● **TASK DIRECTIONS**
Given the material below, output exactly the lines from the line with "ai magneti permanenti" to the line with "10. 2013年06月03日", both ends included, and no other lines.

● **RECORDS SHOWN**
------------
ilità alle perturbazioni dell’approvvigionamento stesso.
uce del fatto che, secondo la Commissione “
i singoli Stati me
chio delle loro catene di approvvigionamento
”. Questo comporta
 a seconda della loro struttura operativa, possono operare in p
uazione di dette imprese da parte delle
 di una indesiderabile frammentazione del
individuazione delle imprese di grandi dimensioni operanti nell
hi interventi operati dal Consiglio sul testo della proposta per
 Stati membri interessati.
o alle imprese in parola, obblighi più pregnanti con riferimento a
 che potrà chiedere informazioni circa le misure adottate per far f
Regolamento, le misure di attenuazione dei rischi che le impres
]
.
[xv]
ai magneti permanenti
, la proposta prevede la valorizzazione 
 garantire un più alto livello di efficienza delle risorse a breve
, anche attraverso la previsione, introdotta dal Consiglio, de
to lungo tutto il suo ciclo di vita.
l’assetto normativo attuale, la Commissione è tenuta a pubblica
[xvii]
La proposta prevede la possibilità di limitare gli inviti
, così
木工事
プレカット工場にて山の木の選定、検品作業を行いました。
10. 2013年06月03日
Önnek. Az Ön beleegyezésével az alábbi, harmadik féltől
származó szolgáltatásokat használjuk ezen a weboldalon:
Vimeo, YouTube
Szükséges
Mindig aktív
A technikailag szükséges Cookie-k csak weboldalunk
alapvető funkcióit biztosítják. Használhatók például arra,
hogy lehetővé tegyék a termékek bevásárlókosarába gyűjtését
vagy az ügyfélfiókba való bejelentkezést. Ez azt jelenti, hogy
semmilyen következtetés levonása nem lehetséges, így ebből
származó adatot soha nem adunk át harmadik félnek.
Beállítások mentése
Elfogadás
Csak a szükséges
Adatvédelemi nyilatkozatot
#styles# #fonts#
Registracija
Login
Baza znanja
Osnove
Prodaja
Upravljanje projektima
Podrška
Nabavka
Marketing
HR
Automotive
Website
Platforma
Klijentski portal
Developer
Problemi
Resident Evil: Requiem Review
------------
● **YOUR RESPONSE**
ai magneti permanenti
, la proposta prevede la valorizzazione 
 garantire un più alto livello di efficienza delle risorse a breve
, anche attraverso la previsione, introdotta dal Consiglio, de
to lungo tutto il suo ciclo di vita.
l’assetto normativo attuale, la Commissione è tenuta a pubblica
[xvii]
La proposta prevede la possibilità di limitare gli inviti
, così
木工事
プレカット工場にて山の木の選定、検品作業を行いました。
10. 2013年06月03日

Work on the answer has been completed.